Ein weiteres nettes Beispiel liefert der Regierungsfunk ORF, auf deren Homepage man zu den aktuellen Studentenprotesten folgendes lesen kann:

Die Österreicher sind in der Frage, ob die Studentenproteste gerechtfertigt sind, gespalten: Der Anteil der Befürworter (44 Prozent) und der Gegner (36 Prozent) ist in etwa gleich hoch.

36 Prozent ist also in etwa so viel wie 44 Prozent. Ich freue mich auf die nächste Wahlberichtserstattung, bei der drei wohl Parteien “etwa gleich viel” Stimmen bekommen werden.

Wie auch immer.

Uni brennt!!!1

Vor 8 Tagen begann der mittlerweile bundesweite Protest der Studierenden, die allermeisten Unis, zumindest alle wichtigen (wer braucht schon Leoben?!) solidarisieren sich und treten gemeinsam gegen Bildungsabbau auf. Neu mag sein, dass es dieses Mal nicht nur Studenten sind, sondern es quer durch die Gesellschaft Solidaritätsbekundungen gibt (Grüne, ÖGB, Schüler, diverse Rektoren,…).

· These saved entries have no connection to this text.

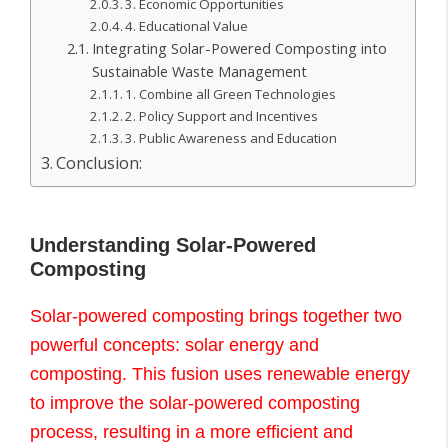
3. Economic Opportunities
4. Educational Value
Integrating Solar-Powered Composting into
Sustainable Waste Management
1. Combine all Green Technologies
2. Policy Support and Incentives
3. Public Awareness and Education
Conclusion:
Understanding Solar-Powered
Composting
Solar-powered composting brings together two
powerful concepts: solar energy and
composting. This fusion uses renewable energy
to improve the solar-powered composting
process, resulting in a more efficient and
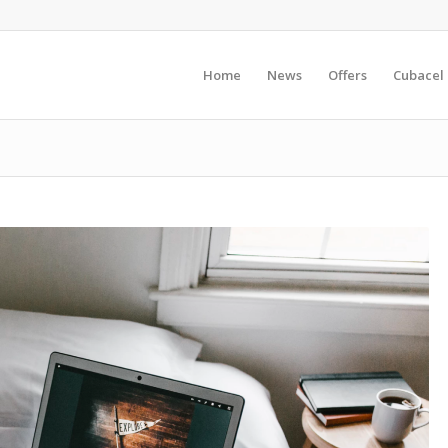
Home
News
Offers
Cubacel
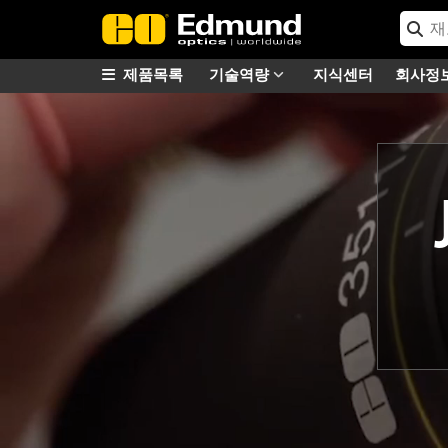
제품목록
기술역량
지식센터
회사정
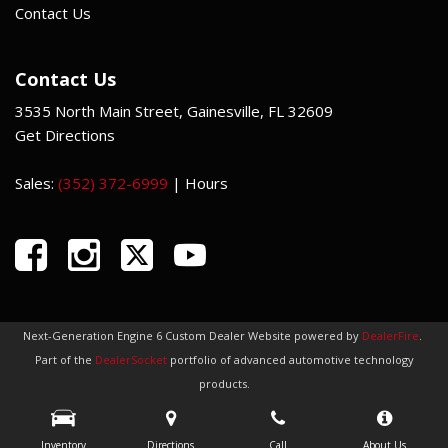
Contact Us
Contact Us
3535 North Main Street, Gainesville, FL 32609
Get Directions
Sales:
(352) 372-6999
|
Hours
Next-Generation Engine 6 Custom Dealer Website powered by
DealerFire
.
Part of the
DealerSocket
portfolio of advanced automotive technology
products.
Copyright © Indi Car Credit
Privacy
|
Sitemap
Inventory
Directions
Call
About Us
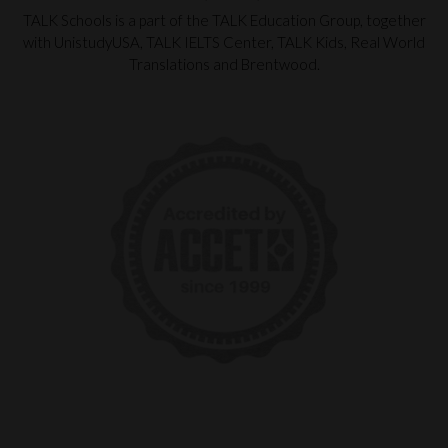
TALK Schools is a part of the TALK Education Group, together
with UnistudyUSA, TALK IELTS Center, TALK Kids, Real World
Translations and Brentwood.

Man kann es kaum glauben, aber sogar die ÖH zeigt sich solidarisch. Zumindest auf dem Papier. Obwohl die Bundesvertretung zur Zeit von der den Grünen nahestehenden Fraktion GRAS geführt wird, will man sich nicht so wirklich engagieren. Ein schwerer Fehler, wie sogar der ehemalige Vorsitzende Martin Faißt (ÖVP – AktionsGemeinschaft!!!!) hinweist. Das muss man sich mal auf der Zunge zergehen lassen: Ein eigentlicher “Hände falten, Goschen halten” (ÖVP) Anhänger sagt einer grünen Vorsitzenden, dass sie schon bisschen mehr Einsatz zeigen könnte.

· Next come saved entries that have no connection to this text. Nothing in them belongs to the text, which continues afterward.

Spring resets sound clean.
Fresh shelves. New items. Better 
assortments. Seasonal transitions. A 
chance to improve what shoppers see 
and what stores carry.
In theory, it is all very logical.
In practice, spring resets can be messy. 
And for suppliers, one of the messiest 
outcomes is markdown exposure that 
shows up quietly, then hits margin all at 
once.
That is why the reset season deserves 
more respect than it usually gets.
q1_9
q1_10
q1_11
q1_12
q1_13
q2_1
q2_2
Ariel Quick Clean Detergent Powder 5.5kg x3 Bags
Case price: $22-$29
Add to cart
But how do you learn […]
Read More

Der Regierungsfunk ORF hat natürlich auch schon längst angefangen, zu “berichten”. Nachdem im Hörsaal 1 der JKU Linz laut orf.at gestern angeblich “ca. 20 Studenten” anwesend waren (nach eigener Zählung waren es ab 16:00 niemals weniger als 50 auch wenn gerade Flyer verteilt und/oder eine Rauchpause gemacht wurde), berichtete ZIB 2 von der Großdemo in Wien mit “zeitweise bis zu 10000 Beteiligten”, was eine Verkleinerung der (wie unter der Hand offen zugegebenen) viel zu geringen offiziellen Angabe der Polizei. Die Veranstalter gaben selber 40000 an, inoffiziell sprach die Polizei selbst von 35000. Der Demo-Zug war laut Standard.at 2km lang. Selbst die konservative Presse spricht immerhin von “über 10000″. Witzig ist in diesem Zusammenhang auch folgendes Bild von orf.at:

Bildschirmfoto

Utopische Forderungen also. Bildung statt Ausbildung. Ja, wo kämen wir da hin?! Mehr Mitbestimmung! Ja kanns das denn geben?!! Da könnte man ja gleich verlangen, den Faschisten-Dollfuß aus dem ÖVP-Klub abzuhängen!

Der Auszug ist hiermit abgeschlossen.